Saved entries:
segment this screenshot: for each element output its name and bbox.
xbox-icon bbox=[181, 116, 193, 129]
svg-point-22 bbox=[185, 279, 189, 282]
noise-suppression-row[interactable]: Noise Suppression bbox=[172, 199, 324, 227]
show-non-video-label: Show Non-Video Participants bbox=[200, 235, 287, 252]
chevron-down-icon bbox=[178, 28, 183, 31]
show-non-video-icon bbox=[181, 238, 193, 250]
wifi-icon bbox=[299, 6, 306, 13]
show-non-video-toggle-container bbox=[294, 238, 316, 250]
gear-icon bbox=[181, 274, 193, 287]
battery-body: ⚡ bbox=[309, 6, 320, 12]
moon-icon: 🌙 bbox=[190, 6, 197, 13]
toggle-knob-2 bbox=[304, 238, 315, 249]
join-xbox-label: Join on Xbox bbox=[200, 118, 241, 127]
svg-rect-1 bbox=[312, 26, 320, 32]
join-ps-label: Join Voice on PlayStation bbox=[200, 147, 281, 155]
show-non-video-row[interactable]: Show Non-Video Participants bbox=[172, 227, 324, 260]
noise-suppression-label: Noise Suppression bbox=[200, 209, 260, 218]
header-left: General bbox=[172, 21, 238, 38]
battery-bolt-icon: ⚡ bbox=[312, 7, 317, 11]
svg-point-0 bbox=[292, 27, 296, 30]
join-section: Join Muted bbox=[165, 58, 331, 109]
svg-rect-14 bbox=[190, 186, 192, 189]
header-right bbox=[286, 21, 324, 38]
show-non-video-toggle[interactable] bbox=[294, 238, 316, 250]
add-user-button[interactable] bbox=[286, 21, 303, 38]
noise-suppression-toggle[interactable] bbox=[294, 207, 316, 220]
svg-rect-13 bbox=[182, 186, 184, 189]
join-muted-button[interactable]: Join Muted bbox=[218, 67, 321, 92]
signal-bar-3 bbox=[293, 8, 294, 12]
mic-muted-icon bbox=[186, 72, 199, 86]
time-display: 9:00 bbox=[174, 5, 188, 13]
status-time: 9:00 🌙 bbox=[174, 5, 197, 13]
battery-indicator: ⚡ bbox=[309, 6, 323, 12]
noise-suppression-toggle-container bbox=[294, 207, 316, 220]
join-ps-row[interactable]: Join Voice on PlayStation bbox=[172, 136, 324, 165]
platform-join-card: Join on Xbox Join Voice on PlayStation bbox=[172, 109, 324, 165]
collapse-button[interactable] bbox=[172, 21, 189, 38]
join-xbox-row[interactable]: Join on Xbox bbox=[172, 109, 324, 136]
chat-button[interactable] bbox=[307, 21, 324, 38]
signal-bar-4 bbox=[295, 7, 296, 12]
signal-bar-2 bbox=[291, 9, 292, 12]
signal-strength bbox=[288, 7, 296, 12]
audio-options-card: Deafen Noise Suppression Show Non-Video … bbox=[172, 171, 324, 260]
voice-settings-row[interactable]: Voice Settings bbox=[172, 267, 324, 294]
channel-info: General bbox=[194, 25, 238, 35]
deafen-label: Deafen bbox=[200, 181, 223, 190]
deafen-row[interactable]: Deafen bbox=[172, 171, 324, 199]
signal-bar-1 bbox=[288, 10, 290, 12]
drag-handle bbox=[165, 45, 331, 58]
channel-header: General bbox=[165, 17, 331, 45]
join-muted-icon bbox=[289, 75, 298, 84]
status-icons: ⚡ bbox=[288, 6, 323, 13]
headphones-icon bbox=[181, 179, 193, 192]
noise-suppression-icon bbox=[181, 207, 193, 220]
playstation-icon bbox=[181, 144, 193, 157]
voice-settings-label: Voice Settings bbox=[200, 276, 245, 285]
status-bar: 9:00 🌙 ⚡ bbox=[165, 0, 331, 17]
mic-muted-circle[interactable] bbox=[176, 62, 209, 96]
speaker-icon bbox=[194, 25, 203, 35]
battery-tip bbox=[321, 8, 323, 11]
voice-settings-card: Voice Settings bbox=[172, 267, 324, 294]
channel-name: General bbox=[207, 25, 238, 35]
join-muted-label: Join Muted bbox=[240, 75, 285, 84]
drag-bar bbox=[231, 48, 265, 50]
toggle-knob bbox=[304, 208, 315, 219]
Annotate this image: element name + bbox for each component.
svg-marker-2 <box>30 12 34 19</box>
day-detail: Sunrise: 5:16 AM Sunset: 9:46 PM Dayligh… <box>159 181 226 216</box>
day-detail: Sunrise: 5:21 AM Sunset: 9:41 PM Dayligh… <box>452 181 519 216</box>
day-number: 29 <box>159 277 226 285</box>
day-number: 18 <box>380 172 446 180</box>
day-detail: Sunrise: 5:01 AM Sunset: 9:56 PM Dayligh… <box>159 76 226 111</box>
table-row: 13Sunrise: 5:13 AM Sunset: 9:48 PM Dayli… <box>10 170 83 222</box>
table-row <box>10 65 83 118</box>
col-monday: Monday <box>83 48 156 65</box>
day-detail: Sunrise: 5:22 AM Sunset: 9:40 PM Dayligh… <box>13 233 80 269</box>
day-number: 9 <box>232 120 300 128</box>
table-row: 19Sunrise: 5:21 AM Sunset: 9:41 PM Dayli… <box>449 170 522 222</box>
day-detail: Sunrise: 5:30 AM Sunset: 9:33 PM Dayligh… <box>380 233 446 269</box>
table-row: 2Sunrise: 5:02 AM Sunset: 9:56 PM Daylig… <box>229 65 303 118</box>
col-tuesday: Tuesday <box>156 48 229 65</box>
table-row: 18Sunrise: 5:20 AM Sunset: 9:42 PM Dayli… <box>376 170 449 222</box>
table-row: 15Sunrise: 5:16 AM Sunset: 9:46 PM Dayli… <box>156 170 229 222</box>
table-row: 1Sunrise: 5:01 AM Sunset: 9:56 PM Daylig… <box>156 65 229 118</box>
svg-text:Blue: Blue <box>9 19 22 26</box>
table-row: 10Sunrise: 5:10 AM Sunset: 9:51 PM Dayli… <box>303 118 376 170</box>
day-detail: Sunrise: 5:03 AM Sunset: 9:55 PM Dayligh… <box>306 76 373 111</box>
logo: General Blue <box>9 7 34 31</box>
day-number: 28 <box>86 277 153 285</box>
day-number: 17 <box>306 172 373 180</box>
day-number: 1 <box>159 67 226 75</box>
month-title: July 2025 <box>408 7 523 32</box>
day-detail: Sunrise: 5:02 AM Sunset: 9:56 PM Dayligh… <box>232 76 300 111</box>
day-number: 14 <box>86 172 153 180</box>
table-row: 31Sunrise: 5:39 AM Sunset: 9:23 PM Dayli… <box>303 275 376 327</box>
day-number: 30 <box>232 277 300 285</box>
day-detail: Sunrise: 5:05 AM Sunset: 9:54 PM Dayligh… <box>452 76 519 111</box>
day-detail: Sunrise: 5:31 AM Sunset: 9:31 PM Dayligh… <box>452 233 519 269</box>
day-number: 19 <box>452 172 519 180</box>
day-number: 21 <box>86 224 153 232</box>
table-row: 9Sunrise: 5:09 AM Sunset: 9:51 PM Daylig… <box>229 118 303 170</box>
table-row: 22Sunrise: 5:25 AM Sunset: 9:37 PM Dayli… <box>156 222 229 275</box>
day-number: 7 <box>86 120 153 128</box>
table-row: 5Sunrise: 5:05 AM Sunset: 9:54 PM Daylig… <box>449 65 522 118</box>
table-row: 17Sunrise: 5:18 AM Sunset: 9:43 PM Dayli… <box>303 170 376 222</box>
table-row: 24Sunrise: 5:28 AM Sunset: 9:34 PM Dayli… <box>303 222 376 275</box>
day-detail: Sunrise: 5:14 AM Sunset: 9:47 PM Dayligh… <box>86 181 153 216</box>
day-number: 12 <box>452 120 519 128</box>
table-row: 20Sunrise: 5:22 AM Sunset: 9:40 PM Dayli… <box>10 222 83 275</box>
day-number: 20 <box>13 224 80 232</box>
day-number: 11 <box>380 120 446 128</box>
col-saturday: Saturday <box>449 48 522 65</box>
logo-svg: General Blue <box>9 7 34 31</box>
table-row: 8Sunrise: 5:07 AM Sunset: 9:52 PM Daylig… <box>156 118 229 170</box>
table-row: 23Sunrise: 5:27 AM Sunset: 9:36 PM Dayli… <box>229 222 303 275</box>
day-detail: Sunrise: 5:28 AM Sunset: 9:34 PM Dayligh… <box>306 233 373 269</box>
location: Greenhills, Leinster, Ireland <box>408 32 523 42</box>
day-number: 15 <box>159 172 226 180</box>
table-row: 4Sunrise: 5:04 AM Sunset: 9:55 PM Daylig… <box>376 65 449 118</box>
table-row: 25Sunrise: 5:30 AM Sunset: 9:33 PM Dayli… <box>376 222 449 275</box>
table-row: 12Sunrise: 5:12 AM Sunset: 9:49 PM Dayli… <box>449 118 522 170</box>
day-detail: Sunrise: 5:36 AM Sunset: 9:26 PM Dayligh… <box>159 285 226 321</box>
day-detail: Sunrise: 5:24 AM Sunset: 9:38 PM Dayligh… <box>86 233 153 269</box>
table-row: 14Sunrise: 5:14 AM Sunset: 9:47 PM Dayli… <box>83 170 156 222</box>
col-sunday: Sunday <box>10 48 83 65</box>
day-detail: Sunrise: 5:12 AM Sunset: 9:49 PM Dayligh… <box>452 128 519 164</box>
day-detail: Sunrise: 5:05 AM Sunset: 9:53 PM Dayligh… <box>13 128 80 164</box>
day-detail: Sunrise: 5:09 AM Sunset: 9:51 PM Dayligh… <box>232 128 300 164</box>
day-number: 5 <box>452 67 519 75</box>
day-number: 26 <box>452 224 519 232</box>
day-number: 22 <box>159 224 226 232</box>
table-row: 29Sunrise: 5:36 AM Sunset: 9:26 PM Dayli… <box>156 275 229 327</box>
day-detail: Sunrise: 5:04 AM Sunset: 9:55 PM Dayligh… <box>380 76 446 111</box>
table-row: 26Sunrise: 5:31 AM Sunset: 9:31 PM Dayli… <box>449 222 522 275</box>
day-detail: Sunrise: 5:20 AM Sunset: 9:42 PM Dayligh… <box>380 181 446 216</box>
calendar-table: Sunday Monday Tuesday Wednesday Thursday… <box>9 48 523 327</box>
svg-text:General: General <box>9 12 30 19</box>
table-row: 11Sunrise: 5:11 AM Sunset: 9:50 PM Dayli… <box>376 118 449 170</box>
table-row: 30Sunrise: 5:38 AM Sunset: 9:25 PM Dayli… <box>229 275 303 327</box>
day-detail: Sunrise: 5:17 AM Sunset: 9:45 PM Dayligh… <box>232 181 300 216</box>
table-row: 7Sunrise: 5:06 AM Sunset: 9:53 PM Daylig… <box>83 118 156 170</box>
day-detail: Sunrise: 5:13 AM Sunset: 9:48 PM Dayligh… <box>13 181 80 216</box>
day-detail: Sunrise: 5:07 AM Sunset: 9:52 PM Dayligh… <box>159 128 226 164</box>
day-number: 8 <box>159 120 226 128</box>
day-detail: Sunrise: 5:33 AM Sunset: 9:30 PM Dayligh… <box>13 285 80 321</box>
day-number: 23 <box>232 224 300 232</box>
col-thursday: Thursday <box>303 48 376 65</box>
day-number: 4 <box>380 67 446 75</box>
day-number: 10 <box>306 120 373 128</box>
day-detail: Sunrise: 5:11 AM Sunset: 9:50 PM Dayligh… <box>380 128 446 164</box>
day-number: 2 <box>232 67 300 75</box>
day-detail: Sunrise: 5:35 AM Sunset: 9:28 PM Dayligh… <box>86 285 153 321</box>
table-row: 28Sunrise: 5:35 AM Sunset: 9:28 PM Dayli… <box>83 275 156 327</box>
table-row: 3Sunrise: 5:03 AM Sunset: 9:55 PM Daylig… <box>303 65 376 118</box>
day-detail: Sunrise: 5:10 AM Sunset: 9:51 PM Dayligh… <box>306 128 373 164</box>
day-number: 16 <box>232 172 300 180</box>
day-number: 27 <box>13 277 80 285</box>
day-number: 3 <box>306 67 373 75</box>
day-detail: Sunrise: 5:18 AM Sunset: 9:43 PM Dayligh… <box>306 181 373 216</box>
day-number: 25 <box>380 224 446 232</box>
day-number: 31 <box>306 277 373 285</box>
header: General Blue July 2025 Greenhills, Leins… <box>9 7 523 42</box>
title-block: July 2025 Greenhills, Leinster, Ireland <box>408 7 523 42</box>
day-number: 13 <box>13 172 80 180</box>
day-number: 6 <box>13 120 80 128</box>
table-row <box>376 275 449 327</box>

Requirement
For each line in the data that contains the string "header", give a copy of that line.

Your response
header-left: General bbox=[172, 21, 238, 38]
header-right bbox=[286, 21, 324, 38]
channel-header: General bbox=[165, 17, 331, 45]
header: General Blue July 2025 Greenhills, Leins… <box>9 7 523 42</box>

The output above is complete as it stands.